Sunrun is seeing more demand for virtual power plants as demand continues to increase on the country’s aging grid.
Tomorrow’s Home Energy Formula
Harden did quick math on the homeowner upgrades that provide this grid reciprocity, which adds up to about $30,000 with solar, storage, EV charging, along with a smart thermostat. Utilities may offer some sort of rebate because it will give them access to the infrastructure provided by the homeowner.
The future holds a lot of possibility, but will take careful preparation and collaboration. With the future promise of a software-based program, it would not be bound by geography.
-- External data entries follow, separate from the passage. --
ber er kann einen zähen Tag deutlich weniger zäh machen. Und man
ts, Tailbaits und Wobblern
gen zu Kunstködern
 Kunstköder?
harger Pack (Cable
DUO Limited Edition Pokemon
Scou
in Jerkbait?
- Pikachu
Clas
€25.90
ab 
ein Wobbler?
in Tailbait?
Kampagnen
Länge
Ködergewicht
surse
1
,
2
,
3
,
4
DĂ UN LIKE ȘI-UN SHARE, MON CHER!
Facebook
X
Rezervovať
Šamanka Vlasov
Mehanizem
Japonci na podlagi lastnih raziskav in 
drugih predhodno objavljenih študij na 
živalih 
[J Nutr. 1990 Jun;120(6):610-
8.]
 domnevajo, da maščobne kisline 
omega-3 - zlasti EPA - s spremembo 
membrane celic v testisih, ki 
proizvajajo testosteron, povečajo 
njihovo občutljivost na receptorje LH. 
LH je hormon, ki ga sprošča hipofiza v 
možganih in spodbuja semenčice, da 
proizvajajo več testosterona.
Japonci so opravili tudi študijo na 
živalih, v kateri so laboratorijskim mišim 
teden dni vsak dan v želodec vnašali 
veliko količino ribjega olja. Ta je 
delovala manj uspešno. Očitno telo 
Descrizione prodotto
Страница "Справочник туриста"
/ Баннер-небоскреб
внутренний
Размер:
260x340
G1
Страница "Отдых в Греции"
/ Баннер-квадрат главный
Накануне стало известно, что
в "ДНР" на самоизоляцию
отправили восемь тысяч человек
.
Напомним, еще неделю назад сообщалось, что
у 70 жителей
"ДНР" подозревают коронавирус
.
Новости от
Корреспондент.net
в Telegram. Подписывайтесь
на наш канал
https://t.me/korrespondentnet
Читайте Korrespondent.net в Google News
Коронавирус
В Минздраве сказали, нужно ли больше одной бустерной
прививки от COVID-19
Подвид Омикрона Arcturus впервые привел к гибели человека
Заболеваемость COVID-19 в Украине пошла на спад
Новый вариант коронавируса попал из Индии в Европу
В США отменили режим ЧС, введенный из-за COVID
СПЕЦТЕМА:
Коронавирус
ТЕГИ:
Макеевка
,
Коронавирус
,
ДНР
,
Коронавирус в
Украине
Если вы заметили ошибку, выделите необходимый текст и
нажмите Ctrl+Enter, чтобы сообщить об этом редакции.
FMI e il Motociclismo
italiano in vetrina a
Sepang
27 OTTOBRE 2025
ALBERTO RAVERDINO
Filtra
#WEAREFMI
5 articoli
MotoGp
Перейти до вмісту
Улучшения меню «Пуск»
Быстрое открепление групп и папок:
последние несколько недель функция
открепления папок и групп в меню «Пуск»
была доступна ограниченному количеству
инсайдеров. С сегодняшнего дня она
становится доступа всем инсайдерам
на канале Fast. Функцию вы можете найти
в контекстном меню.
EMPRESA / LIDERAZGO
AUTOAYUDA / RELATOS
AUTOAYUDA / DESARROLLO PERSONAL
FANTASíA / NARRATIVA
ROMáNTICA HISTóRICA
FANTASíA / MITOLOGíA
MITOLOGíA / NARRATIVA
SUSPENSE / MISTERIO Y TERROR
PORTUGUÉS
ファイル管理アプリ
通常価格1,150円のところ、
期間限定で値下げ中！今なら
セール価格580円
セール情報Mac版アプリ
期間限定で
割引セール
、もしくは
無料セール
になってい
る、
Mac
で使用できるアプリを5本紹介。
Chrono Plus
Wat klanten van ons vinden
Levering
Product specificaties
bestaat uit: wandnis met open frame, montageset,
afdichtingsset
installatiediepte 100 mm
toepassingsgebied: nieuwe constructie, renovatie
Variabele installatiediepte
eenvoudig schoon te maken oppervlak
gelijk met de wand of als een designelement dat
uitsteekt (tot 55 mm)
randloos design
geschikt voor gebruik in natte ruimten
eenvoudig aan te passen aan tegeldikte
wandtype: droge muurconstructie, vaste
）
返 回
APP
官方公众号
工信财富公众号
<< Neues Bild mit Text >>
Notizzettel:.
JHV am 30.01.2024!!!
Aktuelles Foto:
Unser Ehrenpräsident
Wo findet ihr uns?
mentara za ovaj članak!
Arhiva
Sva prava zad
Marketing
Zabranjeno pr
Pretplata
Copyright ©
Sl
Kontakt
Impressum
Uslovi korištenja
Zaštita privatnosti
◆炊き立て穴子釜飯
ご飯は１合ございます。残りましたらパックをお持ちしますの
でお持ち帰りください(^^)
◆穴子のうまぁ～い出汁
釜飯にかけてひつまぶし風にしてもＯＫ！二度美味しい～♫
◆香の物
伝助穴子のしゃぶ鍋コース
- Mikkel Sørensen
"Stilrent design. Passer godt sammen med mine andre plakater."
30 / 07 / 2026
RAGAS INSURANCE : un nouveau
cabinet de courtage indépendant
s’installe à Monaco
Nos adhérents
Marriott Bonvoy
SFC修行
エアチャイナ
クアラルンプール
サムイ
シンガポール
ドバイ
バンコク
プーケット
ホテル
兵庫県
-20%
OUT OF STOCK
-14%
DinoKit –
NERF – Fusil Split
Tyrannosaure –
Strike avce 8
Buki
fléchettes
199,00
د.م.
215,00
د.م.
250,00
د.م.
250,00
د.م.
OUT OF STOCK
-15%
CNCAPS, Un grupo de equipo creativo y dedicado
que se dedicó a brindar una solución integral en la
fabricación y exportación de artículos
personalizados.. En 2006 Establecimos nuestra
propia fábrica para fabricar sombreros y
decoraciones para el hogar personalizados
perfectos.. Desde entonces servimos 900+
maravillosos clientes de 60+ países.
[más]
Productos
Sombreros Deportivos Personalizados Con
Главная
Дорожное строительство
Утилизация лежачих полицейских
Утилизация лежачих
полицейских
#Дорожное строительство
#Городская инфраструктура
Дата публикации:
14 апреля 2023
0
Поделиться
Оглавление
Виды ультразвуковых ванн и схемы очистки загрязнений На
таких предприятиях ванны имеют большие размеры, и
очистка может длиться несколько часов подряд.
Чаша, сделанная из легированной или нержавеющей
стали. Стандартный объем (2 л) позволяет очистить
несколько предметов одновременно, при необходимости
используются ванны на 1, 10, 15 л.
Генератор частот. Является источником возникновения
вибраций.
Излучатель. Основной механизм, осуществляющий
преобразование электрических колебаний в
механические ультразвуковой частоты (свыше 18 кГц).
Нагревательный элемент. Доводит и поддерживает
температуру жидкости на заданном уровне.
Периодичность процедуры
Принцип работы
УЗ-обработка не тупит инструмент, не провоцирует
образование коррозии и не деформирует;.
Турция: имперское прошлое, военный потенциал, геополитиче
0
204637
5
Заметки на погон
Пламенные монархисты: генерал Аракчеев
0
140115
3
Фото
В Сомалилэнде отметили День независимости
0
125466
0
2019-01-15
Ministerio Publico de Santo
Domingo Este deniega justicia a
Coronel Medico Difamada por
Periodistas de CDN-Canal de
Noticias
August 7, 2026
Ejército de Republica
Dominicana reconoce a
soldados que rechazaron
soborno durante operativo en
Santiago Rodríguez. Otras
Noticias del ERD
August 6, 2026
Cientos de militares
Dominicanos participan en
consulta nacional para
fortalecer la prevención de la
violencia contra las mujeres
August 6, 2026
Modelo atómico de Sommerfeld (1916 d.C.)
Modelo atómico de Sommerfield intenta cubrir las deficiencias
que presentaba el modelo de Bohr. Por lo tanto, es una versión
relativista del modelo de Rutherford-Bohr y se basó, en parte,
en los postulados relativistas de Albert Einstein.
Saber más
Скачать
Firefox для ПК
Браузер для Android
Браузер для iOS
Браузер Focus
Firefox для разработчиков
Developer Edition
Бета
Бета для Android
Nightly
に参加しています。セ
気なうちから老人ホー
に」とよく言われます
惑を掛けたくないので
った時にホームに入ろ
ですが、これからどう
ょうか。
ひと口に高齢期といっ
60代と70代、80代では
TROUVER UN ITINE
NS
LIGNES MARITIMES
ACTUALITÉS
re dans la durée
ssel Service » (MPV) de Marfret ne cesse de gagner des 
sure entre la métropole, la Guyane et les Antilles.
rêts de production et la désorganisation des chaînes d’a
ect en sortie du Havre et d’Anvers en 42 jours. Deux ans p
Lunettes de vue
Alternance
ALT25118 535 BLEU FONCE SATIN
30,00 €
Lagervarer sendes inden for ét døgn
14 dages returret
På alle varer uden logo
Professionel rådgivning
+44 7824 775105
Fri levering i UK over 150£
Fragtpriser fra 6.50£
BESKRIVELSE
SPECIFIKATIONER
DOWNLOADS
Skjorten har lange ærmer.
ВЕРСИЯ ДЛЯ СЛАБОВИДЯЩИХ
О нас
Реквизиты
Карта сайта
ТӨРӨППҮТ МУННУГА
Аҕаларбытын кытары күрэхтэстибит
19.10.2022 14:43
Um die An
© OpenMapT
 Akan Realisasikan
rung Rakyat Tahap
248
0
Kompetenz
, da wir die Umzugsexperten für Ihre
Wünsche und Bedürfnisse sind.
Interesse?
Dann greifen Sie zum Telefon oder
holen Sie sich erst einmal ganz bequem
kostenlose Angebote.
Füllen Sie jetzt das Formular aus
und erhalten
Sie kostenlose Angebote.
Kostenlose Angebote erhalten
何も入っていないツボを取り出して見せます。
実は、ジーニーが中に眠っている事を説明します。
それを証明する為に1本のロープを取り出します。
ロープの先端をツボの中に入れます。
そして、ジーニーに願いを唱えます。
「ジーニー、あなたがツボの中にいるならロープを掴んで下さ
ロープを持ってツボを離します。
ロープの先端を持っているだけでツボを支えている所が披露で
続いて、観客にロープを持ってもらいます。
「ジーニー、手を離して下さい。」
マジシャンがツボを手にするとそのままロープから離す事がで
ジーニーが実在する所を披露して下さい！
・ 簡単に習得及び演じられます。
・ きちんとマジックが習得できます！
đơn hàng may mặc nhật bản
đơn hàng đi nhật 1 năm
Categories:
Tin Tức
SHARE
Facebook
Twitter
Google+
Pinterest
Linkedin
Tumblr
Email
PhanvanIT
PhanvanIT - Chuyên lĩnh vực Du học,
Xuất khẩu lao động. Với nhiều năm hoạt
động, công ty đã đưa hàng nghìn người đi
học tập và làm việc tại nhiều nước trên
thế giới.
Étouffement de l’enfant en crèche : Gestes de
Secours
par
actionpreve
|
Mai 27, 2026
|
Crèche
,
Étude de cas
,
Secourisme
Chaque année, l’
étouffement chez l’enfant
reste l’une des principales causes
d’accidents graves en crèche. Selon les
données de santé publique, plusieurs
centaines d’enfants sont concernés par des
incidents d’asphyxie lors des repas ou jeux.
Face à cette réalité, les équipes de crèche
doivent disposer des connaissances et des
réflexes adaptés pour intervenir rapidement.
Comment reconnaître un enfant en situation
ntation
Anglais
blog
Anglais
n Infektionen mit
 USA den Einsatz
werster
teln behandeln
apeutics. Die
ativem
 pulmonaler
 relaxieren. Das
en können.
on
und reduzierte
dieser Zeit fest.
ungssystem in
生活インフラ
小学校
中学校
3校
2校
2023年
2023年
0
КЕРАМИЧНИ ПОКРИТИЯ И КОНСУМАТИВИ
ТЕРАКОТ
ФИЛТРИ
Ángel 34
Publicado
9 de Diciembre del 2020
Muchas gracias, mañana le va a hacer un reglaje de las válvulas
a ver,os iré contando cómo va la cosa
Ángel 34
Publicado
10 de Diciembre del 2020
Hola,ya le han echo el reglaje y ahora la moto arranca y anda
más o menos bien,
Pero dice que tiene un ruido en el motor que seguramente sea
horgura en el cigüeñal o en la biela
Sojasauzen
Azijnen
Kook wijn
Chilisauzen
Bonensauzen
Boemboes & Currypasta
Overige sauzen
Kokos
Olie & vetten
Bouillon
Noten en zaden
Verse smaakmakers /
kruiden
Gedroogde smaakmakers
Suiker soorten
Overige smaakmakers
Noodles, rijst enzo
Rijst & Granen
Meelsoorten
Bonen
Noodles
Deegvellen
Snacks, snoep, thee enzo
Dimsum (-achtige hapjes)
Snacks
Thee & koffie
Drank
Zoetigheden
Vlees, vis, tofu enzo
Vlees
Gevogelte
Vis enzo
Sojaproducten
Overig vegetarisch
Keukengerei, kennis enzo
“The control point is software so homes can be connected digitally and managing end points that can be distributed,” Harden said. “Think of the home as the end point, preferences on the systems can be part of a capacity agreement with the homeowner such that they can pull five KwH at any time and could pull it from a temperature adjustment or taking from the battery and the end point in the home could help orchestrate that.”
This all means growing complexity because aggregating 500 batteries across a territory, would mean running multiple programs across all those homes.
It’s easy to see the possibilities and the opportunities, but also the multi-layered complexity. But there is promise for a big pay off where home energy becomes more affordable.